[WHAT IS REQUIRED] Return exactly the span that opens with the line containing "Cybersecurity" and closes with the final line of the records, both included.

[THE RECORDS]
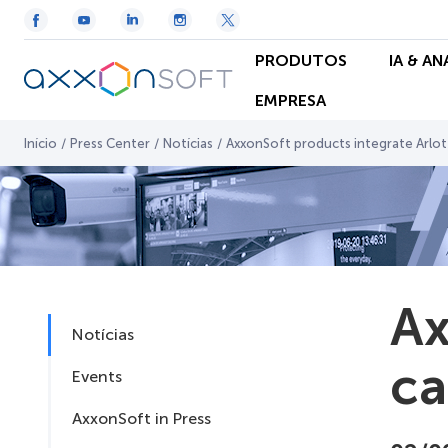
PRODUTOS
IA & A
EMPRESA
Início
/
Press Center
/
Notícias
/
AxxonSoft products integrate Arlo
Ax
Notícias
c
Events
AxxonSoft in Press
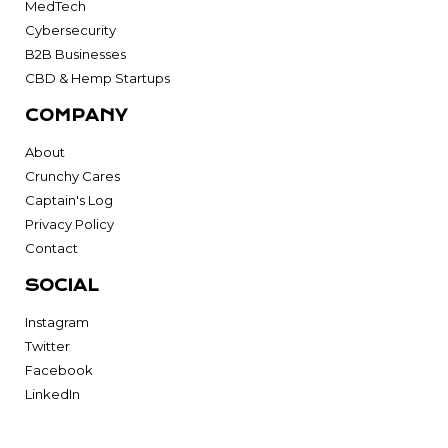
MedTech
Cybersecurity
B2B Businesses
CBD & Hemp Startups
COMPANY
About
Crunchy Cares
Captain's Log
Privacy Policy
Contact
SOCIAL
Instagram
Twitter
Facebook
LinkedIn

[YOUR SOLUTION]
Cybersecurity
B2B Businesses
CBD & Hemp Startups
COMPANY
About
Crunchy Cares
Captain's Log
Privacy Policy
Contact
SOCIAL
Instagram
Twitter
Facebook
LinkedIn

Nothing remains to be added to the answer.